Friday, November 26, 2004
Ronald Jensen (Pace) has published The Magic of Disappearing Wealth Revisited: Using Family Limited Partnerships to Reduce Estate and Gift Tax, 1 Pitt. Tax Rev. 155 (2004). Here is part of the abstract:
A "family limited partnership" is a popular device designed to minimize, or even eliminate, gift and estate tax. Typically, a taxpayer will transfer his or her business (or possibly liquid assets) to a limited partnership in exchange for a general partnership interest representing a minute part of the partnership’s equity (say 1%) and limited partnership interests representing the bulk of the equity (say 99%). The taxpayer then gives the limited partnership interests to his beneficiaries, generally over a period of years, taking full advantage of the annual exclusion and the unified gift tax credit. The limited partnership interests are valued at a deep discount from the value of the underlying assets they represent on the ground that such interests lack control and are difficult to market. Courts have generally allowed discounts of from 25 to 35%, and in some cases, even more. IIn this manner, a taxpayer can transfer the bulk of his estate to his beneficiaries at little or no transfer tax.
In this article, Professor Jensen concludes that the discounts allowed by the courts are proper under existing valuation principles. He argues, however, that these principles frequently undervalue the true worth of a limited partnership interest, because they artificially treat the donee of such an interest as an “outsider” and thus ignore many elements of value that exist when a business is owned by a family....
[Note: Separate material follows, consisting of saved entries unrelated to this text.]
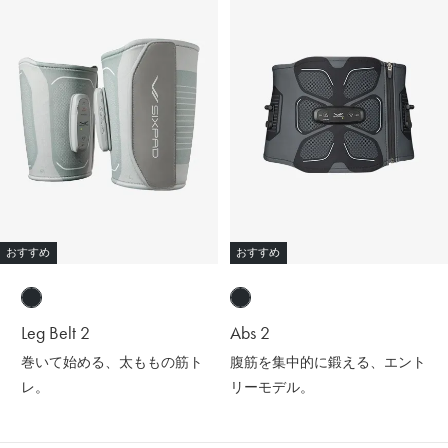
おすすめ
おすすめ
Leg Belt 2
Abs 2
巻いて始める、太ももの筋ト
腹筋を集中的に鍛える、エント
レ。
リーモデル。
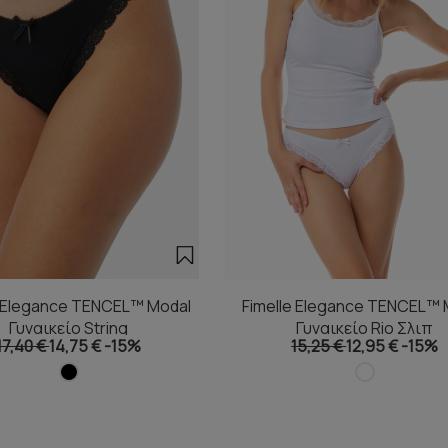
e Elegance TENCEL™ Modal
Fimelle Elegance TENCEL™ 
Γυναικείο String
Γυναικείο Rio Σλιπ
17,40 €
14,75 €
-15%
15,25 €
12,95 €
-15%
On the other hand, the proposals for reform, such as the attribution and aggregation approaches that are described in the article, succumb to the opposite fallacy: they assume complete solidarity and unanimity among the different the family members. Drawing on the extensive literature on family businesses, the article demonstrates that in many cases, the fact that a business is a “family” business exacerbates, rather than ameliorates, the inevitable disputes that arise in a business. In such cases, unresolved emotional issues that even the family members themselves may not recognize intensify the business dispute. The family member who holds a minority interest in these cases will be treated no better, and possibly even worse, than an “outsider.” Such family squabbles occur most often between a parent and a child and between siblings.
To avoid the weaknesses of both the current law and the attribution or aggregation approach, Professor Jensen proposes an intermediate solution that would disallow discounts for lack of control and lack of marketability where a family limited partnership is formed for the “principal purpose” of qualifying gratuitous transfers for such discounts....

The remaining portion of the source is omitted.